Privacy: Corda only seeks to achieve consensus among parties of an agreement on the state of that specific agreement as it evolves, as opposed to seeking agreement on the state of a globally distributed ledger. Hyperledger Fabric offers the ability to set up shared channels (each one a ledger) between parties, with transaction within the channel being private to outside parties. It is worth noting that channel-level account balances can be viewed by channel participants. Regulators (e.g. a central bank) can be included in channels for compliance purposes. Quorum achieves privacy via public and individual private state trees, with the public state tree storing vanilla Ethereum transactions and hashes of encrypted private smart contract changes. Quorum thus offers and requires both private and public smart contract transactions. The private contracts enable private transactions between two parties, while public transactions are used to distribute zero knowledge proofs for verification on the Quorum network.

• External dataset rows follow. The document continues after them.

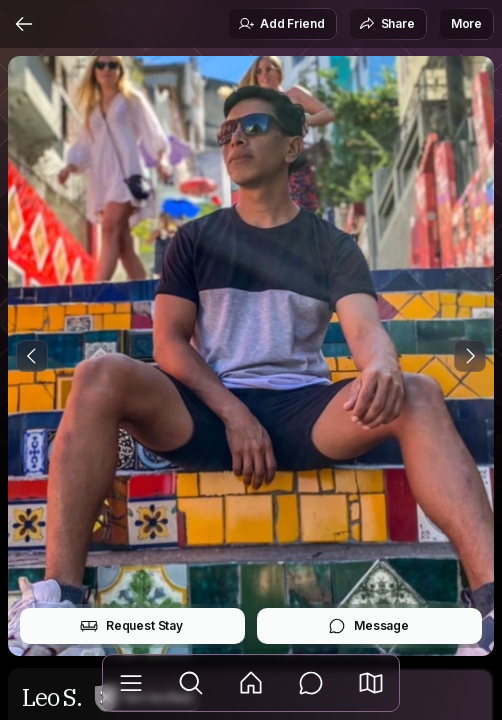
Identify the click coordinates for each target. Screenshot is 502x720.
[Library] (131, 683)
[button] (371, 683)
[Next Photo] (470, 356)
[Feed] (251, 683)
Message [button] (368, 626)
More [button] (466, 23)
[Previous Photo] (32, 356)
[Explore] (191, 683)
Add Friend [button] (281, 24)
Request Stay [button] (131, 626)
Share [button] (387, 24)
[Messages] (311, 683)
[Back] (24, 24)
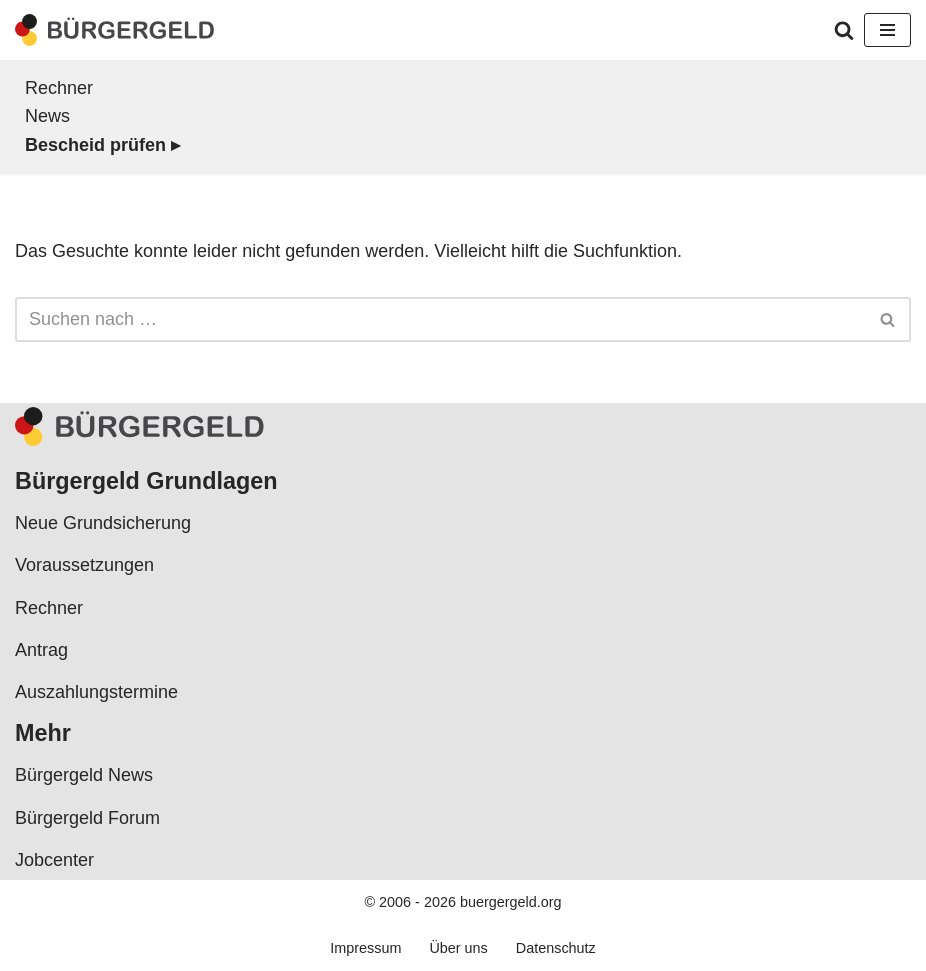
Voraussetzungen (84, 565)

Scalability & Performance: Due to its design, Corda is not a proper blockchain. This not only alleviates privacy concerns, but also makes scaling significantly easier compared to traditional DLTs. The addition of a new participant only requires the installation of a new node to the existing network. In Fabric, [N x (N-1) / 2] + M channels are required to operate, with N = number of participating nodes, and M = number of multilateral channels. The network complexity rises with each new participant, and participants need to maintain and move funds between individual channel-level accounts for each channel. Quorum’s vastly improves upon the performance of Ethereum by virtue of being a permissioned network, yet there is further room for improvement with regards to the speed of running zero knowledge proofs.

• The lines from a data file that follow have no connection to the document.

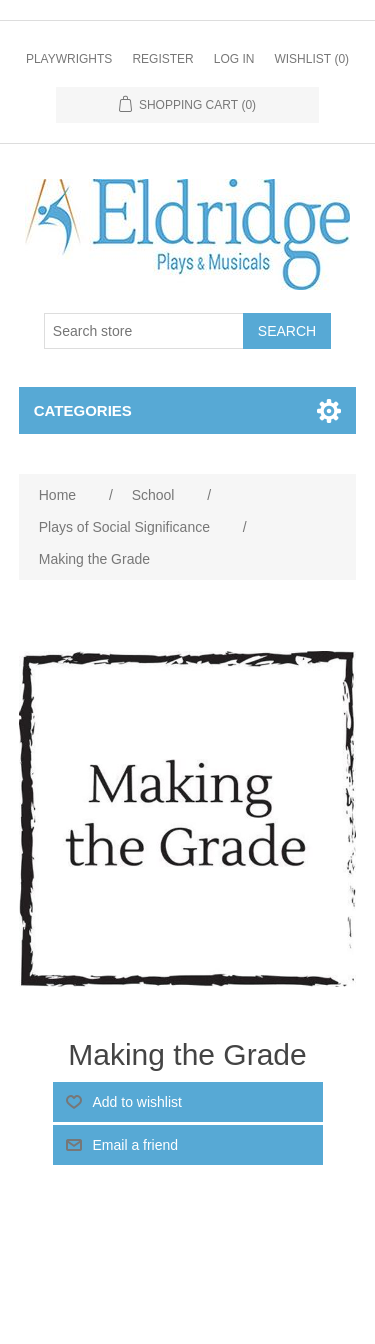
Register (162, 59)
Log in (234, 59)
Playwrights (69, 59)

Resiliency: While Corda can continue to operate should individual bank nodes go offline, the use of a single notary node (e.g. central bank) to achieve consensus over uniqueness is a potential point of weakness. This can be rectified with a notary node operated by multiple parties, although at the expense of added complexity. Fabric involves a blockchain, but an orderer is required to order transactions into blocks. The Ubin 2 prototype is built on a single orderer, which introduces a single point of failure. A multi-node ordering service could solve this issue. Propagating hashes of private transactions to the global ledger improves resilience in Quorum. This use of a central ledger ensures significant resilience, and under the tested Raft consensus method the consensus leader could be rotated with each transaction for added resilience. This may or may not be possible in the usage scenario of CBDC, and the consensus leader could thus constitute a point of weakness.

Finality: Of crucial importance to financial service providers. The use of a notary node ensures certain transaction finality in Corda, with a notary signature indicating that input states are thus far unspent. Fabric’s ordered node orders a transaction into a block, and sends it out to channel participants for commitment to the shared channel ledger. The transaction is finalized upon commitment. The Raft consensus method tried alongside Quorum relies on a consensus leader to commit blocks to the chain after verification. Once a block has been committed, the chain cannot be reversed since there is no concept of mining involved, and finality is thus achieved.